Stored data entries:
*** Begin section ***
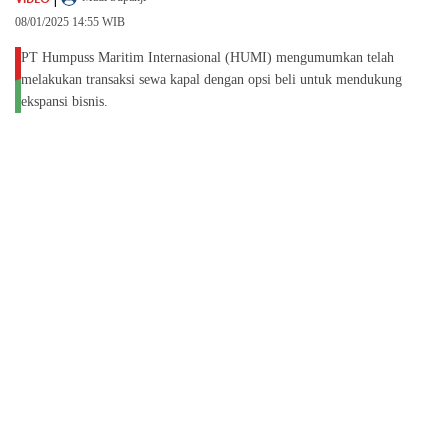
08/01/2025 14:55 WIB
PT Humpuss Maritim Internasional (HUMI) mengumumkan telah
melakukan transaksi sewa kapal dengan opsi beli untuk mendukung
ekspansi bisnis.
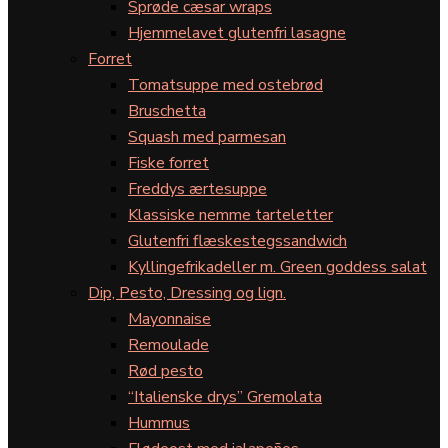
Sprøde cæsar wraps
Hjemmelavet glutenfri lasagne
Forret
Tomatsuppe med ostebrød
Bruschetta
Squash med parmesan
Fiske forret
Freddys ærtesuppe
Klassiske nemme tarteletter
Glutenfri flæskestegssandwich
Kyllingefrikadeller m. Green goddess salat
Dip, Pesto, Dressing og lign.
Mayonnaise
Remoulade
Rød pesto
“Italienske drys” Gremolata
Hummus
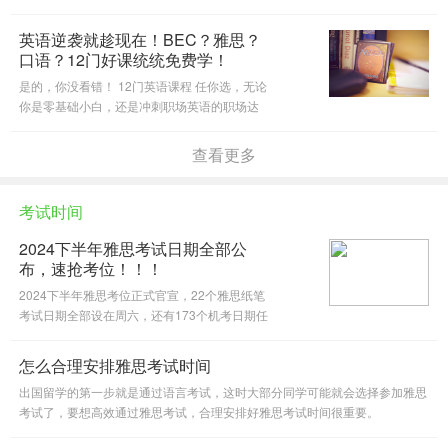
思、BEC哪个含金量高？”。今天@沪江英语微
信公众号就来跟大家唠唠，托福雅思和BEC、托
英语逆袭就趁现在！BEC？雅思？
业含金量大不同！
口语？12门好课统统免费学！
是的，你没看错！ 12门英语课程 任你选，无论
你是零基础小白，还是冲刺职场英语的职场达
人，总有一门课适合你！
查看更多
考试时间
2024下半年雅思考试日期全部公
布，速抢考位！！！
2024下半年雅思考位正式官宣，22个雅思纸笔
考试日期全部设在周六，还有173个机考日期任
君挑选，你的报考需求统统满足！2024年7月-9
月雅思纸笔、机考和生活技能类考试全部考位开
怎么合理安排雅思考试时间
放报名，快来预约心仪日期吧！
出国留学的第一步就是通过语言考试，这时大部分同学可能就会选择参加雅思
考试了，要想高效通过雅思考试，合理安排好雅思考试时间很重要。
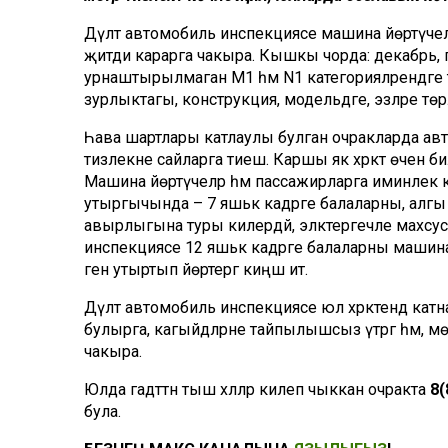
Дәүләт автомобиль инспекциясе машина йөртүчелә
җитди карарга чакыра. Кышкы чорда: декабрь, 
урнаштырылмаган М1 һәм N1 категорияләрендәге т
зурлыктагы, конструкция, модельдәге, эзләре төрл
Һава шартлары катлаулы булган очракларда авт
тизлекне сайларга тиеш. Каршы як хәрәкәт өчен би
Машина йөртүчеләр һәм пассажирларга иминлек
утыргычында – 7 яшькә кадәрге балаларны, алгы 
авырлыгына туры килердәй, эләктергечле махсус кә
инспекциясе 12 яшькә кадәрге балаларны машина
генә утыртып йөртергә киңәш итә.
Дәүләт автомобиль инспекциясе юл хәрәкәтендә к
булырга, кагыйдәләрне тайпылышсыз үтәргә һәм, 
чакыра.
Юлда гадәттән тыш хәлләр килеп чыккан очракта
8(
була.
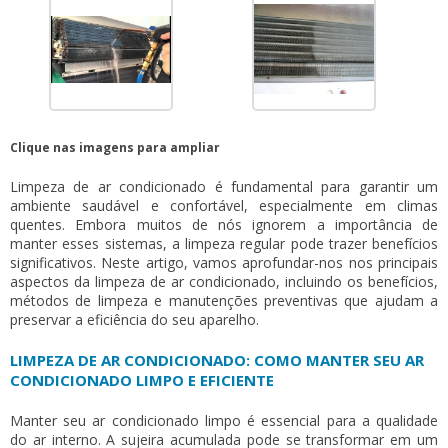
Clique nas imagens para ampliar
Limpeza de ar condicionado
é fundamental para garantir um
ambiente saudável e confortável, especialmente em climas
quentes. Embora muitos de nós ignorem a importância de
manter esses sistemas, a limpeza regular pode trazer benefícios
significativos. Neste artigo, vamos aprofundar-nos nos principais
aspectos da
limpeza de ar condicionado
, incluindo os benefícios,
métodos de limpeza e manutenções preventivas que ajudam a
preservar a eficiência do seu aparelho.
LIMPEZA DE AR CONDICIONADO: COMO MANTER SEU AR
CONDICIONADO LIMPO E EFICIENTE
Manter seu ar condicionado limpo é essencial para a qualidade
do ar interno. A sujeira acumulada pode se transformar em um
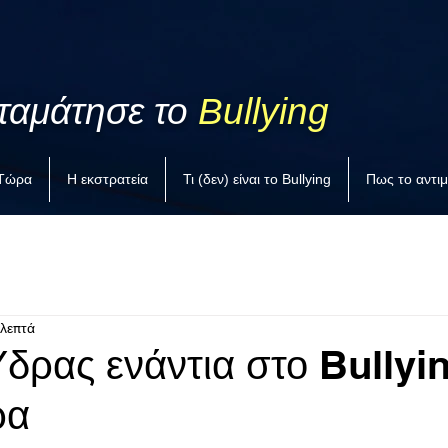
ταμάτησε το
Bullying
 Τώρα
Η εκστρατεία
Τι (δεν) είναι το Bullying
Πως το αντι
 λεπτά
δρας ενάντια στο Bullyin
ρα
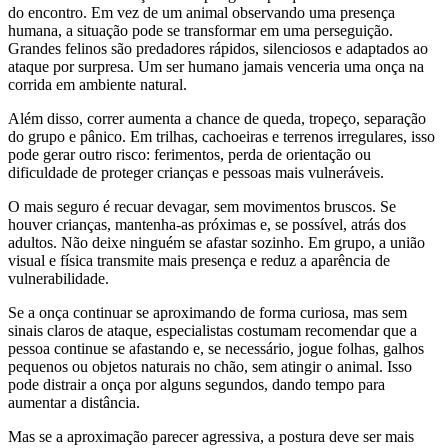
do encontro. Em vez de um animal observando uma presença
humana, a situação pode se transformar em uma perseguição.
Grandes felinos são predadores rápidos, silenciosos e adaptados ao
ataque por surpresa. Um ser humano jamais venceria uma onça na
corrida em ambiente natural.
Além disso, correr aumenta a chance de queda, tropeço, separação
do grupo e pânico. Em trilhas, cachoeiras e terrenos irregulares, isso
pode gerar outro risco: ferimentos, perda de orientação ou
dificuldade de proteger crianças e pessoas mais vulneráveis.
O mais seguro é recuar devagar, sem movimentos bruscos. Se
houver crianças, mantenha-as próximas e, se possível, atrás dos
adultos. Não deixe ninguém se afastar sozinho. Em grupo, a união
visual e física transmite mais presença e reduz a aparência de
vulnerabilidade.
Se a onça continuar se aproximando de forma curiosa, mas sem
sinais claros de ataque, especialistas costumam recomendar que a
pessoa continue se afastando e, se necessário, jogue folhas, galhos
pequenos ou objetos naturais no chão, sem atingir o animal. Isso
pode distrair a onça por alguns segundos, dando tempo para
aumentar a distância.
Mas se a aproximação parecer agressiva, a postura deve ser mais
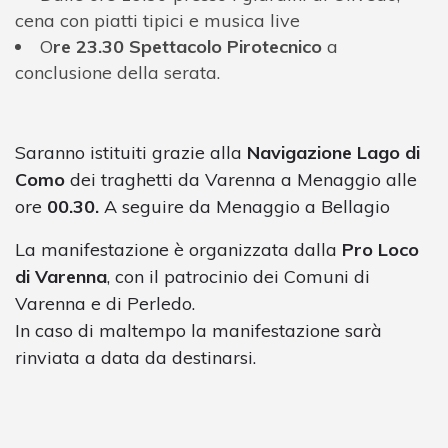
cena con piatti tipici e musica live
O
re 23.30 Spettacolo Pirotecnico
a
conclusione della serata.
Saranno istituiti grazie alla
Navigazione Lago di
Como
dei traghetti da Varenna a Menaggio alle
ore
00.30.
A seguire da Menaggio a Bellagio
La manifestazione è organizzata dalla
Pro Loco
di Varenna
, con il patrocinio dei Comuni di
Varenna e di Perledo.
In caso di maltempo la manifestazione sarà
rinviata a data da destinarsi.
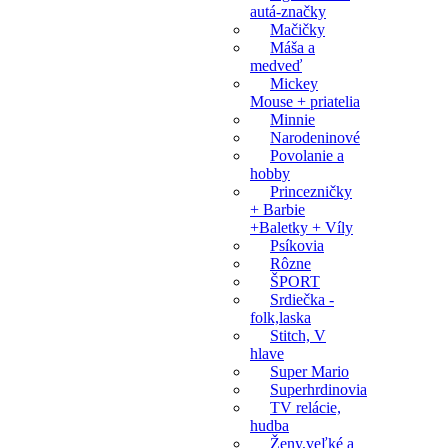
autá-značky
Mačičky
Máša a
medveď
Mickey
Mouse + priatelia
Minnie
Narodeninové
Povolanie a
hobby
Princezničky
+ Barbie
+Baletky + Víly
Psíkovia
Rôzne
ŠPORT
Srdiečka -
folk,laska
Stitch, V
hlave
Super Mario
Superhrdinovia
TV relácie,
hudba
Ženy,veľké a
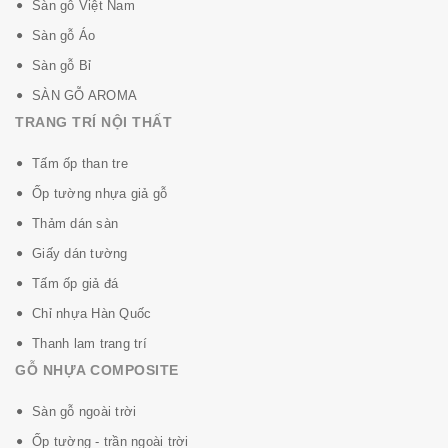
Sàn gỗ Việt Nam
Sàn gỗ Áo
Sàn gỗ Bỉ
SÀN GỖ AROMA
TRANG TRÍ NỘI THẤT
Tấm ốp than tre
Ốp tường nhựa giả gỗ
Thảm dán sàn
Giấy dán tường
Tấm ốp giả đá
Chỉ nhựa Hàn Quốc
Thanh lam trang trí
GỖ NHỰA COMPOSITE
Sàn gỗ ngoài trời
Ốp tường - trần ngoài trời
*** End section ***
◆ What you have to do ◆
Please repeat the entries exactly. Do not include the pictures.

◆ Written solution ◆
08/01/2025 14:55 WIB
PT Humpuss Maritim Internasional (HUMI) mengumumkan telah
melakukan transaksi sewa kapal dengan opsi beli untuk mendukung
ekspansi bisnis.
Sprøde cæsar wraps
Hjemmelavet glutenfri lasagne
Forret
Tomatsuppe med ostebrød
Bruschetta
Squash med parmesan
Fiske forret
Freddys ærtesuppe
Klassiske nemme tarteletter
Glutenfri flæskestegssandwich
Kyllingefrikadeller m. Green goddess salat
Dip, Pesto, Dressing og lign.
Mayonnaise
Remoulade
Rød pesto
“Italienske drys” Gremolata
Hummus
思、BEC哪个含金量高？”。今天@沪江英语微
信公众号就来跟大家唠唠，托福雅思和BEC、托
英语逆袭就趁现在！BEC？雅思？
业含金量大不同！
口语？12门好课统统免费学！
是的，你没看错！ 12门英语课程 任你选，无论
你是零基础小白，还是冲刺职场英语的职场达
人，总有一门课适合你！
查看更多
考试时间
2024下半年雅思考试日期全部公
布，速抢考位！！！
2024下半年雅思考位正式官宣，22个雅思纸笔
考试日期全部设在周六，还有173个机考日期任
君挑选，你的报考需求统统满足！2024年7月-9
月雅思纸笔、机考和生活技能类考试全部考位开
怎么合理安排雅思考试时间
放报名，快来预约心仪日期吧！
出国留学的第一步就是通过语言考试，这时大部分同学可能就会选择参加雅思
考试了，要想高效通过雅思考试，合理安排好雅思考试时间很重要。
Дәүләт автомобиль инспекциясе машина йөртүчелә
җитди карарга чакыра. Кышкы чорда: декабрь, 
урнаштырылмаган М1 һәм N1 категорияләрендәге т
зурлыктагы, конструкция, модельдәге, эзләре төрл
Һава шартлары катлаулы булган очракларда авт
тизлекне сайларга тиеш. Каршы як хәрәкәт өчен би
Машина йөртүчеләр һәм пассажирларга иминлек
утыргычында – 7 яшькә кадәрге балаларны, алгы 
авырлыгына туры килердәй, эләктергечле махсус кә
инспекциясе 12 яшькә кадәрге балаларны машина
генә утыртып йөртергә киңәш итә.
Дәүләт автомобиль инспекциясе юл хәрәкәтендә к
булырга, кагыйдәләрне тайпылышсыз үтәргә һәм, 
чакыра.
Юлда гадәттән тыш хәлләр килеп чыккан очракта
8(
була.
Clique nas imagens para ampliar
Limpeza de ar condicionado
é fundamental para garantir um
ambiente saudável e confortável, especialmente em climas
quentes. Embora muitos de nós ignorem a importância de
manter esses sistemas, a limpeza regular pode trazer benefícios
significativos. Neste artigo, vamos aprofundar-nos nos principais
aspectos da
limpeza de ar condicionado
, incluindo os benefícios,
métodos de limpeza e manutenções preventivas que ajudam a
preservar a eficiência do seu aparelho.
LIMPEZA DE AR CONDICIONADO: COMO MANTER SEU AR
CONDICIONADO LIMPO E EFICIENTE
Manter seu ar condicionado limpo é essencial para a qualidade
do ar interno. A sujeira acumulada pode se transformar em um
ταμάτησε το
Bullying
 Τώρα
Η εκστρατεία
Τι (δεν) είναι το Bullying
Πως το αντι
 λεπτά
δρας ενάντια στο Bullyin
ρα
do encontro. Em vez de um animal observando uma presença
humana, a situação pode se transformar em uma perseguição.
Grandes felinos são predadores rápidos, silenciosos e adaptados ao
ataque por surpresa. Um ser humano jamais venceria uma onça na
corrida em ambiente natural.
Além disso, correr aumenta a chance de queda, tropeço, separação
do grupo e pânico. Em trilhas, cachoeiras e terrenos irregulares, isso
pode gerar outro risco: ferimentos, perda de orientação ou
dificuldade de proteger crianças e pessoas mais vulneráveis.
O mais seguro é recuar devagar, sem movimentos bruscos. Se
houver crianças, mantenha-as próximas e, se possível, atrás dos
adultos. Não deixe ninguém se afastar sozinho. Em grupo, a união
visual e física transmite mais presença e reduz a aparência de
vulnerabilidade.
Se a onça continuar se aproximando de forma curiosa, mas sem
sinais claros de ataque, especialistas costumam recomendar que a
pessoa continue se afastando e, se necessário, jogue folhas, galhos
pequenos ou objetos naturais no chão, sem atingir o animal. Isso
pode distrair a onça por alguns segundos, dando tempo para
aumentar a distância.
Mas se a aproximação parecer agressiva, a postura deve ser mais
cena con piatti tipici e musica live
O
re 23.30 Spettacolo Pirotecnico
a
conclusione della serata.
Saranno istituiti grazie alla
Navigazione Lago di
Como
dei traghetti da Varenna a Menaggio alle
ore
00.30.
A seguire da Menaggio a Bellagio
La manifestazione è organizzata dalla
Pro Loco
di Varenna
, con il patrocinio dei Comuni di
Varenna e di Perledo.
In caso di maltempo la manifestazione sarà
rinviata a data da destinarsi.
autá-značky
Mačičky
Máša a
medveď
Mickey
Mouse + priatelia
Minnie
Narodeninové
Povolanie a
hobby
Princezničky
+ Barbie
+Baletky + Víly
Psíkovia
Rôzne
ŠPORT
Srdiečka -
folk,laska
Stitch, V
hlave
Super Mario
Superhrdinovia
TV relácie,
hudba
Ženy,veľké a
Sàn gỗ Việt Nam
Sàn gỗ Áo
Sàn gỗ Bỉ
SÀN GỖ AROMA
TRANG TRÍ NỘI THẤT
Tấm ốp than tre
Ốp tường nhựa giả gỗ
Thảm dán sàn
Giấy dán tường
Tấm ốp giả đá
Chỉ nhựa Hàn Quốc
Thanh lam trang trí
GỖ NHỰA COMPOSITE
Sàn gỗ ngoài trời
Ốp tường - trần ngoài trời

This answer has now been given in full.